Examining one variable by group
If you want to examine $y$ for each group in $group$
Graph | Code example |
---|---|
boxplot | sns.boxplot(x="group",y="y", data=df) |
distplot | sns.FacetGrid(temp_df, hue="group").map(sns.kdeplot, "y") kdeplot is the KDE plot portion of distplot . FacetGrid is something we should defer talking about.... |
violinplot | sns.violinplot(x="group",y="y", data=df) |
Examining two variables
Graph | Code example |
---|---|
line | sns.lineplot(x="x", y="y", data=df) |
scatterplot | sns.scatterplot(x="x", y="y", data=df) |
scatter + density | sns.jointplot(x="x", y="y", data=df) |
with fit line | sns.jointplot(x="x", y="y", data=df,kind=reg) # regress to get fit |
hexbin | sns.jointplot(x=x, y=y, kind="hex") # possibly better than scatter with larger data |
topograph | sns.jointplot(x=x, y=y, kind="kde") topo map with kde on sides |
pairwise scatter | sns.pairplot(df[['x','y','z']]) sns.pairplot(df[['x','y','z']],kind='reg) # add fit lines |
Faceting
Let's look two plots quickly:
iris = sns.load_dataset("iris")
sns.pairplot(iris)
plt.figure() # opens a new plot (within a cell, python interprets new plot commands
# as adtl on existing one unless you close the existing plot or open new one)
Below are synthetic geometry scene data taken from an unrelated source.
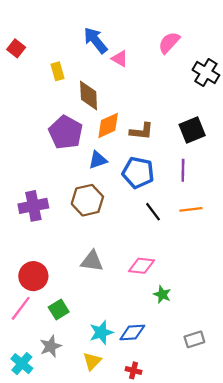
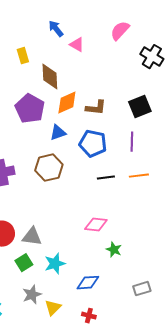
blue arrow: (95, 40) -> (56, 29), size x0.7
black line: (153, 212) -> (106, 178), turned -60
gray triangle: (92, 261) -> (32, 237), moved
cyan star: (101, 332) -> (55, 264), moved
gray star: (51, 346) -> (32, 295), moved

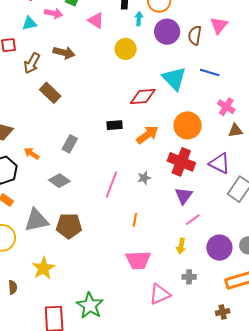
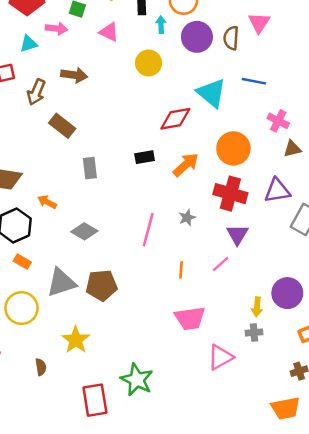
gray rectangle: (70, 144) -> (90, 168), moved, turned -30
purple triangle: (220, 163) -> (277, 191), turned -30
pink line: (193, 220) -> (221, 264), moved
yellow arrow: (181, 246) -> (257, 307), moved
sns.boxplot(x="species",y="petal_width", data=iris)
You see how that first figure (the pairplot
) has many subplots? That is one type of "Facets". Facets allow you to present more info on a graph by designing a plot for a subset of the data, and quickly repeating it for other parts. You can think of facets as either
- creating subfigures
- the
pairplot
does this for combinations of variables - the Anscombe example at the top makes subfigures for subsets of the data
- the
- or overlaying figures on top of each other in a single figure
- the categorical
boxplot
above does that for each sub group - the example above in the "omitted group effects" section
- the categorical
With that covered, earlier examples ca begin to make a little more sense.
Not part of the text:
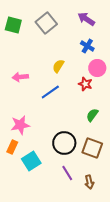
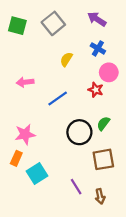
yellow semicircle: (58, 66) -> (66, 59), moved
black circle: (64, 143) -> (79, 132), moved
brown square: (92, 148) -> (103, 159), turned -30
Examining two variables by group
You will come across times where you think the relationship between $x$ and $y$ might on a third variable, $z$, or maybe even a fourth variable $w$. For example, age and income are related, but the relationship is different for college educated women than it is for high-school only men.
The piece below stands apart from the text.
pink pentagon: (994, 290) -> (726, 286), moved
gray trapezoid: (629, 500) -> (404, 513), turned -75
If you want to examine the relationship of $x$ and $y$ for each group in $group$, you can do so using any two-way plot type (scatter and its cousins).
The main note is that some functions do this with a hue
function (give different groups different colors) and some do it with col
(give different groups different subfigures).
Graph | Code example |
---|---|
line | sns.lineplot(x="x", y="y", data=df,hue='group') |
scatterplot | sns.scatterplot(x="x", y="y", data=df,hue='group') |
pairplot | sns.pairplot(df,hue='group') |
sns.lmplot(data=iris,x='petal_width',y="petal_length",col="species")
diamonds = sns.load_dataset('diamonds')
diamonds # notice shape, unit, key, etc...
# my turn: lets do the usual immediate explorations including the categorical vars
# my turn: explore carats - how many are 0.99 vs 1 carat? why?
# explore dist of x, y, z: what did you learn? which is width, length, depth?
# your turn: explore price - is there anything unusual? (HINT: try many bin widths)
# my turn: how is carat related to price?
# your turn: how is price related to cut?
# how should we deal with outliers? delete obs? replace with nan? winsorize? show each...
Before next class
- Finish the diamonds practice above
- Make initial (maybe ugly/bad) plots for all exercises in the Visualization Practice page.